Purpose: Autoimmune cytopenia is frequently a presenting manifestation of common variable immune deficiency (CVID). Studies characterizing the CVID phenotype associated with autoimmune cytopenias have mostly been limited to large referral centers. Here, we report prevalence of autoimmune cytopenias in CVID from the USIDNET Registry and compare the demographics and clinical features of patients with and without this complication.
Methods: Investigators obtained demographic, laboratory, and clinical data on CVID patients within the USIDNET Registry. Patients were considered to have autoimmune cytopenia if they had a diagnosis of hemolytic anemia, immune thrombocytopenia (ITP), or autoimmune neutropenia. Baseline characteristics and associated complications of those with autoimmune cytopenia (+AC) and those without (-AC) were compared.
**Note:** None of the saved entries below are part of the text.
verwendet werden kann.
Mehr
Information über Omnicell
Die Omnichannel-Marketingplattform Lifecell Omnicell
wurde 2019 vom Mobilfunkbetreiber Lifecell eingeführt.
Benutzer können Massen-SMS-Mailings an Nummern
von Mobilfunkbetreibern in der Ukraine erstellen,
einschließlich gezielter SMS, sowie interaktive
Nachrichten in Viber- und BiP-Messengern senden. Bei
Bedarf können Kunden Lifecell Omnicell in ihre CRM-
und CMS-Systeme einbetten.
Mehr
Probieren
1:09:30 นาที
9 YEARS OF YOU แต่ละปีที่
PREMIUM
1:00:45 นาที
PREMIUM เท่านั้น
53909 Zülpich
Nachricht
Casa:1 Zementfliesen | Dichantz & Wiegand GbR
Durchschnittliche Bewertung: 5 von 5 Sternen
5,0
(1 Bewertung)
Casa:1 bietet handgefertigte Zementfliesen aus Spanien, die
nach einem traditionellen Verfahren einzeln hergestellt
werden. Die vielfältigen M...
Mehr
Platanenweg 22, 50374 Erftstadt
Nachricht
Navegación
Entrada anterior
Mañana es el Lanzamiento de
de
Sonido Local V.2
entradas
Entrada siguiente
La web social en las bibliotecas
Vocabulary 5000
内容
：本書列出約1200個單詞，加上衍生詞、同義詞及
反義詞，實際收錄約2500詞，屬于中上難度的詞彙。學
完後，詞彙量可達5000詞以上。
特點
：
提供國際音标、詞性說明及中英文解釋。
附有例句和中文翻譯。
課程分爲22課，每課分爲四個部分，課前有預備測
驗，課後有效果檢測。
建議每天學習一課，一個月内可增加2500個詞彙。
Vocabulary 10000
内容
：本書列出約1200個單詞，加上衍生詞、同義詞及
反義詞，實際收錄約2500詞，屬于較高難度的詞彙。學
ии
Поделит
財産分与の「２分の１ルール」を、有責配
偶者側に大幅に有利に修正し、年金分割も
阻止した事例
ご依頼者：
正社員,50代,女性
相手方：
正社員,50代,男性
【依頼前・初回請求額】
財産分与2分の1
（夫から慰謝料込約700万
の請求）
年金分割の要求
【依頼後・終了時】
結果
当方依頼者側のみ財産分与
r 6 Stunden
Results: Of 990 CVID patients included in the analysis, 10.2% (N = 101) had a diagnosis consistent with autoimmune cytopenia: ITP was diagnosed in 7.4% (N = 73), hemolytic anemia in 4.5% (N = 45), and autoimmune neutropenia in 1% (N = 10). Age at diagnosis, gender, and baseline Ig values did not differ between the +AC and -AC groups. The +AC group was significantly more likely to have one or more other CVID-associated non-infectious complications (OR = 2.9; 95%-CI: 1.9-4.6, P < 0.001), including lymphoproliferation, granulomatous disease, lymphomas, hepatic disease, interstitial lung diseases, enteropathy, and organ-specific autoimmunity.
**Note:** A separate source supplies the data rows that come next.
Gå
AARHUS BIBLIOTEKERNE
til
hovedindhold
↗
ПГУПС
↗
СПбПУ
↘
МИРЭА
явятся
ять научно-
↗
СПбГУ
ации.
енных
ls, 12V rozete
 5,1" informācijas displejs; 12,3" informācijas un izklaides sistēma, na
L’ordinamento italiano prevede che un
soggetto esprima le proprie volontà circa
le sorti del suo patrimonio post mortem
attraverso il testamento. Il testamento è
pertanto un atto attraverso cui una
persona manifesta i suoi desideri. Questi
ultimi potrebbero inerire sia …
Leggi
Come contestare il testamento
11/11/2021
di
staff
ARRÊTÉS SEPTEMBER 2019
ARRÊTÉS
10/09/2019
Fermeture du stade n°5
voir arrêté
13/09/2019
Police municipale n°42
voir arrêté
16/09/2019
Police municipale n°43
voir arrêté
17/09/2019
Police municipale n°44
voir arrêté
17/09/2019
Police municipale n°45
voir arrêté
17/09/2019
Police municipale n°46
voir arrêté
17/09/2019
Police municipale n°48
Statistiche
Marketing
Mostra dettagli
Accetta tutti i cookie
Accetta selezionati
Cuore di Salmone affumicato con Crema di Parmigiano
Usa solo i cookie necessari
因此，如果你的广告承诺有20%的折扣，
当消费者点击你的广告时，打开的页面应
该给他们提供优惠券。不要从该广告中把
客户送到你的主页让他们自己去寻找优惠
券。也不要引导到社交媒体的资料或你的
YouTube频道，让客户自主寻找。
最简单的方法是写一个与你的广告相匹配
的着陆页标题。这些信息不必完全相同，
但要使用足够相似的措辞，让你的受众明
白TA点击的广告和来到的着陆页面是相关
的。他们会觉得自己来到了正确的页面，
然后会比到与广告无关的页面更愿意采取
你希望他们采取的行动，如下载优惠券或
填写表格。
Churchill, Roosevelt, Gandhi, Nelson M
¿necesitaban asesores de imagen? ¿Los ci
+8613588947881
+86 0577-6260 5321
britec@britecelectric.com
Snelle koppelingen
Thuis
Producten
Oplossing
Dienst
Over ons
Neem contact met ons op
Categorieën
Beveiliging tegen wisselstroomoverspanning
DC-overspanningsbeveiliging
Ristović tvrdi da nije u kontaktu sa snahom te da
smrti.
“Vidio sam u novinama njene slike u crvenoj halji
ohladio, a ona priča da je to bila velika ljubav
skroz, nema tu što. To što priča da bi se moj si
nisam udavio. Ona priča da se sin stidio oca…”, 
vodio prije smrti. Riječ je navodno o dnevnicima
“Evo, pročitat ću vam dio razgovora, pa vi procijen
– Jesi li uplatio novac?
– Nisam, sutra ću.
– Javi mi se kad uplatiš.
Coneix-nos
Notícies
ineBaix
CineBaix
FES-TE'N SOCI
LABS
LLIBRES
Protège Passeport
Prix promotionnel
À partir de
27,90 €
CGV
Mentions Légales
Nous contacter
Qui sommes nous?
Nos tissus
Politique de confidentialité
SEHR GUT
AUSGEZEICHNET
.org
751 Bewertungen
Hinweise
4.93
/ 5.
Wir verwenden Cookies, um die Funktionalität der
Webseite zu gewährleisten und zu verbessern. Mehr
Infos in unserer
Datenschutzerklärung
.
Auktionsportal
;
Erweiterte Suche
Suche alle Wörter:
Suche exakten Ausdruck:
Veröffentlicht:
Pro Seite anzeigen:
Conclusions: Autoimmune cytopenias are a common manifestation in CVID and are likely to be associated with other non-infectious CVID-related conditions. In light of prior studies showing increased morbidity and mortality in CVID patients with such complications, a diagnosis of autoimmune cytopenia may have prognostic significance in CVID.
Keywords: Common variable immunodeficiency; Evans syndrome; autoimmunity; hemolytic anemia; immune thrombocytopenia; neutropenia.